In definitiva, le criptovalute sono particolarmente adatte alle donazioni transfrontaliere, consentendo una raccolta più facile da parte dei donatori esteri e sono resistenti alla censura in quanto non esiste un’autorità centrale che possa bloccarle. In alcuni casi, difatti, esse sono servite per aggirare le istituzioni finanziarie tradizionali che hanno chiuso i conti relativi a campagne di raccolta fondi da parte di organizzazioni controverse, ad esempio, come nel caso dell’ucraina “Myrotvorets Center” per l’utilizzo del software di riconoscimento facciale “IDentigraf” oppure nel caso dei separatisti pro-russi organizzatori della campagna “Save the Donbass”.
Gli esempi visti in precedenza, legati all’attualità del confitto in corso, tra molti altri che si potrebbero fare, mostrano assai bene come le criptovalute si avviano a divenire un’alternativa sempre più popolare nelle attività di crowdfunding globale non solo nelle situazioni di economic warfare ma anche nel caso di finanziamenti dei tradizionali scontri cinetici sul campo di battaglia.

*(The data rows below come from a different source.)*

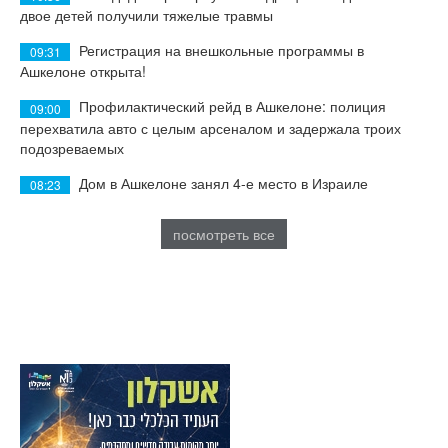
двое детей получили тяжелые травмы
Регистрация на внешкольные программы в
09:31
Ашкелоне открыта!
Профилактический рейд в Ашкелоне: полиция
09:00
перехватила авто с целым арсеналом и задержала троих
подозреваемых
Дом в Ашкелоне занял 4-е место в Израиле
08:23
посмотреть все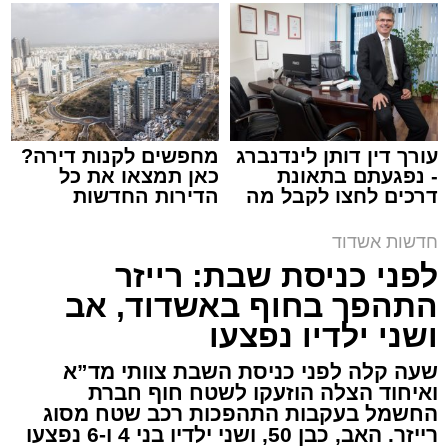
שמגישים הצעה לדירה
קריאולנסקי - לילדים
באשדוד
ארכיון המשטרה
עופר אשטוקר / 21:28 08.08.26
עורך דין דותן לינדנברג
מחפשים לקנות דירה?
- נפגעתם בתאונת
כאן תמצאו את כל
דרכים לחצו לקבל מה
הדירות החדשות
שמגיע לכם
למכירה באשדוד >>>
חדשות אשדוד
תגים:
משטרת אשדוד
,
פריצה לבית באשדוד
לפני כניסת שבת: רייזר
התהפך בחוף באשדוד, אב
תושב אשקלון בן 30 נעצר השבוע באשדוד לאחר
ושני ילדיו נפצעו
שנתפס ברחוב כשברשותו רכוש החשוד כגנוב,
ובהמשך הובא לבית משפט השלום באשקלון,
שעה קלה לפני כניסת השבת צוותי מד”א
ואיחוד הצלה הוזעקו לשטח חוף חברת
שהאריך את מעצרו עד ליום ראשון, 9 באוגוסט,
החשמל בעקבות התהפכות רכב שטח מסוג
לצורך המשך החקירה.
רייזר. האב, כבן 50, ושני ילדיו בני 4 ו-6 נפצעו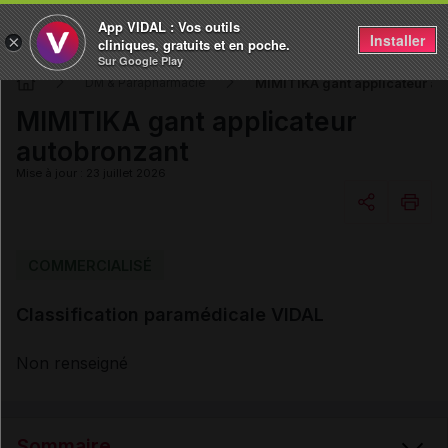
App VIDAL : Vos outils
Installer
×
cliniques, gratuits et en poche.
Sur Google Play
MIMITIKA gant applicateur au
DM & Parapharmacie
MIMITIKA gant applicateur
autobronzant
Mise à jour : 23 juillet 2026
Copier l'url
COMMERCIALISÉ
Classification paramédicale VIDAL
Email
Non renseigné
Sommaire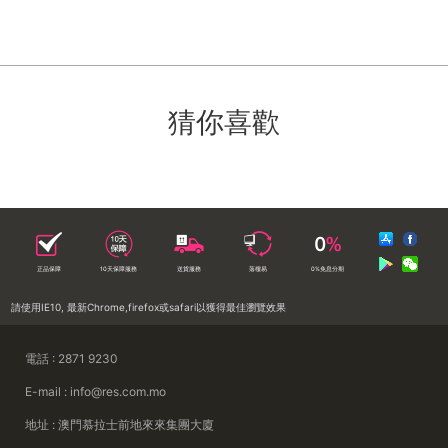
猜你喜歡
正品保障
10天保障服務
送貨服務
落樓易
0%免息分期
請使用IE10, 最新Chrome,firefox或safari以獲得最佳瀏覽效果
電話 : 2871 9230
E-mail : info@res.com.mo
地址 : 澳門慕拉士前地來來集團大廈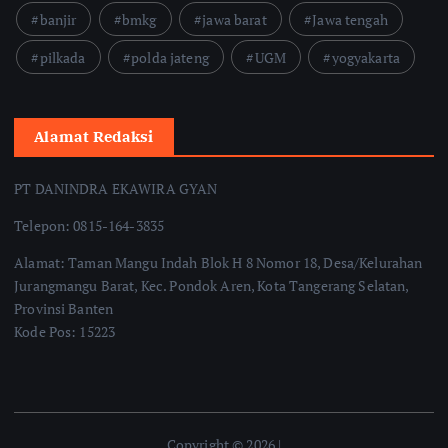
banjir
bmkg
jawa barat
Jawa tengah
pilkada
polda jateng
UGM
yogyakarta
Alamat Redaksi
PT DANINDRA EKAWIRA GYAN
Telepon: 0815-164-3835
Alamat: Taman Mangu Indah Blok H 8 Nomor 18, Desa/Kelurahan
Jurangmangu Barat, Kec. Pondok Aren, Kota Tangerang Selatan,
Provinsi Banten
Kode Pos: 15223
Copyright © 2026 |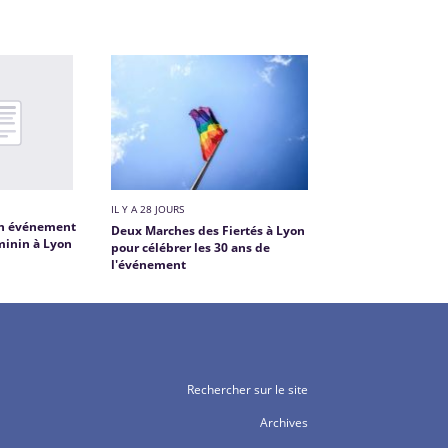
IL Y A 28 JOURS
 un événement
Deux Marches des Fiertés à Lyon
minin à Lyon
pour célébrer les 30 ans de
l'événement
Rechercher sur le site
Archives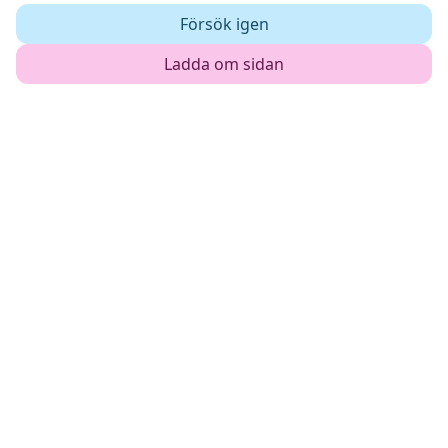
Försök igen
Ladda om sidan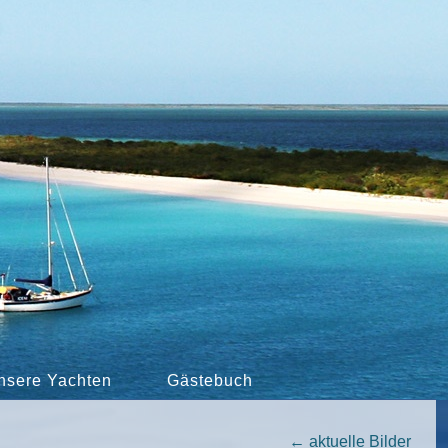
nsere Yachten
Gästebuch
←
aktuelle Bilder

In quest’ultimo caso, accettare donazioni tramite i metodi bancari usuali potrebbe essere difficile, dato l’elevato costo dell’invio di denaro all’estero, ma soprattutto per una questione di tempo; potrebbe passare del tempo prezioso, difatti, prima che l’Ucraina possa riceva il denaro che invece le serve nell’immediato per finanziare la guerra in corso.
Conclusioni
In conclusione, l’era digitale sta rimodellando anche il tradizionale ambiente economico con modalità inedite e le criptovalute vengono già oggi, ma sempre più lo saranno, utilizzate per finanziare i conflitti armati e non, con la silente approvazione dei diversi governi nazionali, più o meno apertamente coinvolti. Ciò avviene, in buona sostanza, perché vi è una continua convergenza tra economia, criptovalute e conflitto in quell’area grigia tra pace e guerra non dichiarata che interessa forme di conflitto più prolungate, complesse e sfaccettate. Del resto, sono gli stessi stati nazionali che si rivolgono all’ecosistema delle criptovalute come mezzo di crowdfunding globale, come visto nel caso del governo ucraino.
Altri stati cercano di far uso delle criptovalute per altri fini; ad esempio, utilizzare il mining di bitcoin come una modalità per alleviare le sanzioni commerciali imposte dagli Stati Uniti, situazione che riguarda adesso anche la Federazione Russa. A questo riguardo, va detto che le criptovalute non sono, a tutt’oggi, una soluzione alternativa affidabile e scalabile per i governi che mirano a bypassare l’attuale sistema finanziario globale. Utilizzi specifici possono essere, invece, assai fruttuosi come quelli della Corea del Nord che sembra stia utilizzando i proventi derivanti dai cyber attacchi tramite ransomware, con contestuale riscatto economico in criptovalute, per supportare il suo programma di sviluppo missilistico.